Search & Social Media

Lisa | Category: Uncategorized, Social Media Marketing | 0 Comments

Social media usage has exploded over the last few years, but marketplace uncertainty still exists about how to best monetize this tremendous potential traffic source.

It’s About the Audience

Whether starting a new site or adding new social media features to an existing media venue, you must think hard about your audience. The user is at the core of every social media site. Assess the following issues:

Who’s your audience? Spend time defining your target market. Think in terms of the these factors:

Demographics. What attributes describe your market, such as household income, geography, age, education, profession, or household composition?

Psychographics. What other traits does your audience have? Are there special interests that influence their actions? These can be work-related, such IT, or hobby-related, such as knitting.

Behavior. How do users’ online actions reveal their interests? Do they use specific products or content? Do they read whitepapers or watch videos?

How do you want to the audience to participate? Make it easy for users to contribute and share, in addition to providing site capabilities that are intuitive to use. For example, rating content or uploading photographs often takes less effort for users than expressing themselves in words.

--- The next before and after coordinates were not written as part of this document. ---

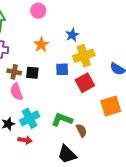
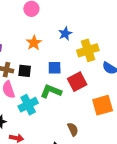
yellow cross: (84, 56) -> (88, 50), moved
cyan cross: (30, 118) -> (28, 105), moved
green L-shape: (62, 120) -> (51, 91), moved

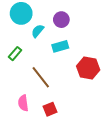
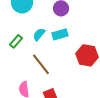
cyan semicircle: (38, 31) -> (39, 34), moved

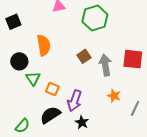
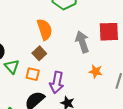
orange semicircle: (44, 45) -> (45, 29), moved
brown square: (84, 56) -> (39, 53), moved

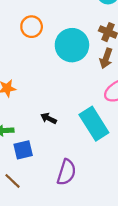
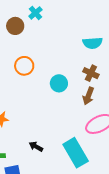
cyan circle: (72, 45) -> (59, 83), size x0.6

What’s the benefit of participating, both passively and actively, for users? The reader is thinking, “What’s in it for me?” Is it being part of a community, getting feedback, having a public forum, earning respect, being heard, or some other reason?
Allow participants to give you feedback about site functionality. This is particularly important during early stages of site development, when your participants can tell you what they want and need from your site as well as complain about what doesn’t work.

Points to Consider When Adding Social Media

Create a strong process for site moderation with well thought out and established guidelines for what’s acceptable. ITtoolbox’s George Krautzel points out that this must be done subtlety; it doesn’t mean becoming an obvious presence on your site.

Have a willingness to fail publicly, because social media requires a level of transparency. For some companies, this can be difficult to accept. Transparency is important to understanding what works and how you got to your current offering.

Understand the speed of change involved. Every day brings new changes and challenges as your site evolves. This can be difficult for some offline media companies to comprehend.

Commit to making it succeed. Social media isn’t “build it and they will come” functionality. It takes ongoing work to nurture and keep the community expanding and evolving.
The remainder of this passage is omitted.